===== SOURCE RECORDS

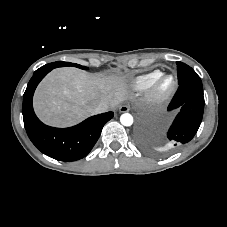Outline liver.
Wrapping results in <instances>:
<instances>
[{"label": "liver", "mask_w": 227, "mask_h": 227, "mask_svg": "<svg viewBox=\"0 0 227 227\" xmlns=\"http://www.w3.org/2000/svg\"><path fill=\"white\" fill-rule=\"evenodd\" d=\"M128 94L126 80L119 75L89 74L76 68H58L39 84L33 106L46 124L66 127L95 114V104L105 101L116 107Z\"/></svg>", "instance_id": "obj_1"}]
</instances>
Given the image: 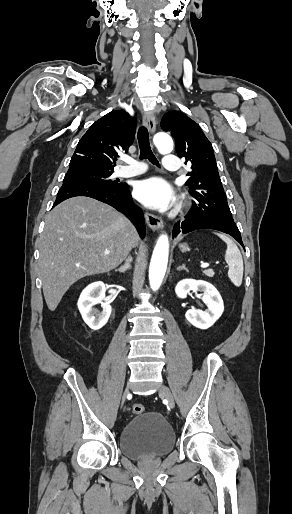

==========

*WHAT TO PRODUCE*
Please output every entry above exactly, without the pictures.

*TASK OUTPUT*
Outline liver.
Wrapping results in <instances>:
<instances>
[{"label": "liver", "mask_w": 227, "mask_h": 227, "mask_svg": "<svg viewBox=\"0 0 227 227\" xmlns=\"http://www.w3.org/2000/svg\"><path fill=\"white\" fill-rule=\"evenodd\" d=\"M128 94L126 80L119 75L89 74L76 68H58L39 84L33 106L46 124L66 127L95 114V104L105 101L116 107Z\"/></svg>", "instance_id": "obj_1"}]
</instances>
Given the image: 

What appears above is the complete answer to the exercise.